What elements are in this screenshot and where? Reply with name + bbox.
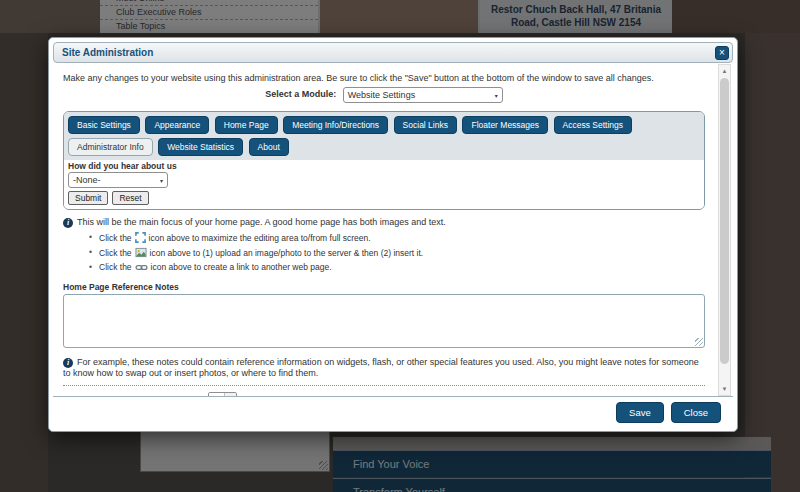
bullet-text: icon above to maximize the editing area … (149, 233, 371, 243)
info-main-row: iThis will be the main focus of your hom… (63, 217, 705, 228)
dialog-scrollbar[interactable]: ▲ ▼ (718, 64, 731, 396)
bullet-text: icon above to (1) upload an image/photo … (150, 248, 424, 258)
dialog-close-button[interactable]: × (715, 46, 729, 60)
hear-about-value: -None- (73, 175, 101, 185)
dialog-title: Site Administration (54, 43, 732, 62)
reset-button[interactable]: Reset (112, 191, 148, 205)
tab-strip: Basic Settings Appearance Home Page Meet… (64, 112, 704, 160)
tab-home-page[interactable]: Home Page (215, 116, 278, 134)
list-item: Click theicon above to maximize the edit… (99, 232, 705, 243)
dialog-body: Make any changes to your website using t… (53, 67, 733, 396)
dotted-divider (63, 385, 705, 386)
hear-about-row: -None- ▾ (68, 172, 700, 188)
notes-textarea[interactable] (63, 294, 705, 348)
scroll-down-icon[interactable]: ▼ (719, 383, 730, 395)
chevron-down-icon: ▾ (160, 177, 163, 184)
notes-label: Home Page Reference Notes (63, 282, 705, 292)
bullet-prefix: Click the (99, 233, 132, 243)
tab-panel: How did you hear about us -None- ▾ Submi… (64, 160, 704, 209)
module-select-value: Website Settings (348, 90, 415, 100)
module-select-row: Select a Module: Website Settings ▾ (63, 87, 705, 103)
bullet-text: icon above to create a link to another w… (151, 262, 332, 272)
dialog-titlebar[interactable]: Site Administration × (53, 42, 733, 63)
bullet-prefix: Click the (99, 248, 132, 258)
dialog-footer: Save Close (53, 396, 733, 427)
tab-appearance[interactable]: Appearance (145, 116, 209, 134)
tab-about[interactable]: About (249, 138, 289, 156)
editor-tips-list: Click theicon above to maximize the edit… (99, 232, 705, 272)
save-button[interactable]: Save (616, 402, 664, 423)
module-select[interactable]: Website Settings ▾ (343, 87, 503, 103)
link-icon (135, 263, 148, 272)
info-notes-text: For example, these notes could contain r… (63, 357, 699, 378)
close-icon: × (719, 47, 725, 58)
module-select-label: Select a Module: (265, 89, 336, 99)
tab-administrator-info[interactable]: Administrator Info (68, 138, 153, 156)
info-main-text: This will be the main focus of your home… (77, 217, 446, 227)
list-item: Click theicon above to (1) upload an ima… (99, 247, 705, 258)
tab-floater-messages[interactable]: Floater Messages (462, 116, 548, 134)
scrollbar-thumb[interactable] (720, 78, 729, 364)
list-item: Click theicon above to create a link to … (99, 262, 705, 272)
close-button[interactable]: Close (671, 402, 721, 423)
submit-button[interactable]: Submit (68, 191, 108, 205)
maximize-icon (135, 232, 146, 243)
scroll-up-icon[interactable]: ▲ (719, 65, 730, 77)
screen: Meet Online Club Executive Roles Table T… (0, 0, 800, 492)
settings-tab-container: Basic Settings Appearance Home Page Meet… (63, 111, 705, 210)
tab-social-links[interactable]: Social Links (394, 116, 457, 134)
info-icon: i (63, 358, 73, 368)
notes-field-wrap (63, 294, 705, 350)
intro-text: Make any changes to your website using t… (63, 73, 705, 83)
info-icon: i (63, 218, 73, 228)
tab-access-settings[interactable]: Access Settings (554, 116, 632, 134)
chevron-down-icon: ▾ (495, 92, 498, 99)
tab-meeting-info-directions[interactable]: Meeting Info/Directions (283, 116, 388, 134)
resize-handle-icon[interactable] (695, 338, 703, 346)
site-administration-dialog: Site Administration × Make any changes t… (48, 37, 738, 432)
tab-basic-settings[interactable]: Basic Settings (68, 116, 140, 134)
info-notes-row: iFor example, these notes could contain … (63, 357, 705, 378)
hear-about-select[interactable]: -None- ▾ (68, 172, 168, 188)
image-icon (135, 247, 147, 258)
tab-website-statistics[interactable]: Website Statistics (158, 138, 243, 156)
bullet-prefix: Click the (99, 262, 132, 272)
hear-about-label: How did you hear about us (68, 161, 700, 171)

■ ■ ■

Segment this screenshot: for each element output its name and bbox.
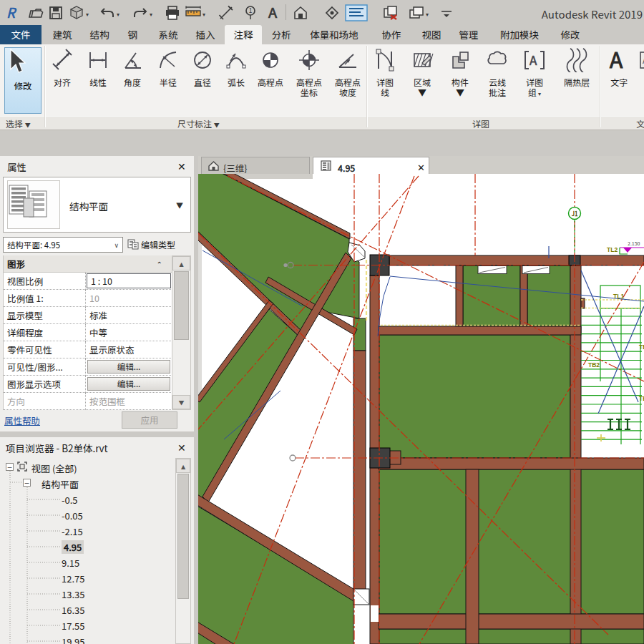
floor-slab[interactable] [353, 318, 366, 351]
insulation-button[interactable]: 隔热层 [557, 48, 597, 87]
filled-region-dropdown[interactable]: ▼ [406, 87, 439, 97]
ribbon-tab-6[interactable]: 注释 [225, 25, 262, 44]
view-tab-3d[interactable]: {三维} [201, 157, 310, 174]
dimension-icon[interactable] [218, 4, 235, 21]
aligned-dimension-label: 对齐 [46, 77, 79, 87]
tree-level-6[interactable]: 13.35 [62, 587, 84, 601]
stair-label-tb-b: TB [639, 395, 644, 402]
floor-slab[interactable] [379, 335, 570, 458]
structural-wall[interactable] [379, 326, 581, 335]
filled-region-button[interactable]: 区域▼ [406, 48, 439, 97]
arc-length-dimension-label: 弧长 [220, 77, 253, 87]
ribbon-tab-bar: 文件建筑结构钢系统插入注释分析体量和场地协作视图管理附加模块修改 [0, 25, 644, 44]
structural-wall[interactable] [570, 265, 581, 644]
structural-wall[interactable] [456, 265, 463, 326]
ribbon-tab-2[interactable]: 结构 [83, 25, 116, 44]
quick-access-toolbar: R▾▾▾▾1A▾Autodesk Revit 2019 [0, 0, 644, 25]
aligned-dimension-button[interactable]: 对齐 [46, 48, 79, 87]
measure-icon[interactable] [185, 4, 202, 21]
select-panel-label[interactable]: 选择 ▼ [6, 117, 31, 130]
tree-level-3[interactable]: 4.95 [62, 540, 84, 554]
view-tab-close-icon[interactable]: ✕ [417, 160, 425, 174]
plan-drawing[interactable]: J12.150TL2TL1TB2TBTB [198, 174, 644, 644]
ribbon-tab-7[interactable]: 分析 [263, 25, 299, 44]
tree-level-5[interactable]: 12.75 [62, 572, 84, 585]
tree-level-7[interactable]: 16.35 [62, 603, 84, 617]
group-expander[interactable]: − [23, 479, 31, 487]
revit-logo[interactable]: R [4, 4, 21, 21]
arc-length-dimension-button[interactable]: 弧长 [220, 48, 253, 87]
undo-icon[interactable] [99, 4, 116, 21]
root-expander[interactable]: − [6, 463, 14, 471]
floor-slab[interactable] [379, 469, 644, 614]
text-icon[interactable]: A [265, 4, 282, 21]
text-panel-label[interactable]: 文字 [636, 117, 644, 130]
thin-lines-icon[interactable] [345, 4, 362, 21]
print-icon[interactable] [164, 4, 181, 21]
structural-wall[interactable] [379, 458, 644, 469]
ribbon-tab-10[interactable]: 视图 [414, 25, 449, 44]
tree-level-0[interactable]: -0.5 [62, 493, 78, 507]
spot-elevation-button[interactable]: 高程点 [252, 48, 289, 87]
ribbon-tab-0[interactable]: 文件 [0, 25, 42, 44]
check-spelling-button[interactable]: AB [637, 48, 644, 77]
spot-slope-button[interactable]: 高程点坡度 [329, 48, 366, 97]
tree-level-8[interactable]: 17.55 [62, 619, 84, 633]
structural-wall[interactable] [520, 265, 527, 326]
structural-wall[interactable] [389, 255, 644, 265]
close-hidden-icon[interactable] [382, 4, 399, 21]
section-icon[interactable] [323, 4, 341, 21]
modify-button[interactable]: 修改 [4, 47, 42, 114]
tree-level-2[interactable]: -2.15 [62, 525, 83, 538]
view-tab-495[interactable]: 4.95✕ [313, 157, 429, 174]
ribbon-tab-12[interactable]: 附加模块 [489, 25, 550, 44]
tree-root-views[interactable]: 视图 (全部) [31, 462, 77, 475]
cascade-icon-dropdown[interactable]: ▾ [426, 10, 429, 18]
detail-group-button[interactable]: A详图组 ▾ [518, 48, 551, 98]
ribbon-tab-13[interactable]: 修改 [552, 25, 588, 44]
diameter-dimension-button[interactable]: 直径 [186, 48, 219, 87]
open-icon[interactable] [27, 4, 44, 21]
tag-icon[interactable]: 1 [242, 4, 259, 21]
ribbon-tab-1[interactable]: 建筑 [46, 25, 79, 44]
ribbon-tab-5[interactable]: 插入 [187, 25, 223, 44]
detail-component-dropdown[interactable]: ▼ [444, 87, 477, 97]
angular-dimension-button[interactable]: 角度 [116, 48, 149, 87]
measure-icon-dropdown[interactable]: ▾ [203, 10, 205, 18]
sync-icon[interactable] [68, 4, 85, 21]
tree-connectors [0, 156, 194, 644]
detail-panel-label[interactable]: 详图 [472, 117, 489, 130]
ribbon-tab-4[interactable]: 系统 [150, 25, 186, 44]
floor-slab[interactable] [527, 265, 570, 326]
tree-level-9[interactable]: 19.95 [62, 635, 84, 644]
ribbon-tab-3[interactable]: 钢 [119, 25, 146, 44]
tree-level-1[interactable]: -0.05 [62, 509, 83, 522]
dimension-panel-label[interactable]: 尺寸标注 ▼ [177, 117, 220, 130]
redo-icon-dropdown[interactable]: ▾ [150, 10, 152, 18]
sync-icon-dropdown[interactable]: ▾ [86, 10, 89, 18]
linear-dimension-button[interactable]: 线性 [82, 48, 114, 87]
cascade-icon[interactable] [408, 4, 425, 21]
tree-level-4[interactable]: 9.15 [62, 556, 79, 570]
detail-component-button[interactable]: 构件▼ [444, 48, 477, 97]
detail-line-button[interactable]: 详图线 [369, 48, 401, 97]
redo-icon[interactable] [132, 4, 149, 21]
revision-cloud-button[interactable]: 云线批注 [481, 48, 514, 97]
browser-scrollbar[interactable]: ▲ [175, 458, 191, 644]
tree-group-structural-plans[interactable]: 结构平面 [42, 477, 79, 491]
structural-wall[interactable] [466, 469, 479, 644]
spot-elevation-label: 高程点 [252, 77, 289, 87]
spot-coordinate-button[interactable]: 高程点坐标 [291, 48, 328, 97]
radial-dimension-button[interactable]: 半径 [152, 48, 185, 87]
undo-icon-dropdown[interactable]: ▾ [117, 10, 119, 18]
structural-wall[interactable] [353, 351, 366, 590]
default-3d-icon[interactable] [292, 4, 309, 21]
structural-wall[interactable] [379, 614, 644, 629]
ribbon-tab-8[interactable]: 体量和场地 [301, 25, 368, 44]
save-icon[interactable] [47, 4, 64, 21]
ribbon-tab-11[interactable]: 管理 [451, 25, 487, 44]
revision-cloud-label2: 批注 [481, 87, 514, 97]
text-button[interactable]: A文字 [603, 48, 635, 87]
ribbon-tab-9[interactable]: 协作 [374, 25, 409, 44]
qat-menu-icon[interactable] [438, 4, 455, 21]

■ ■ ■

ACTIVITY: Throughout the data above, count the lines where the word "focus" occurs, and report that figure alone.

WRITTEN SOLUTION: 2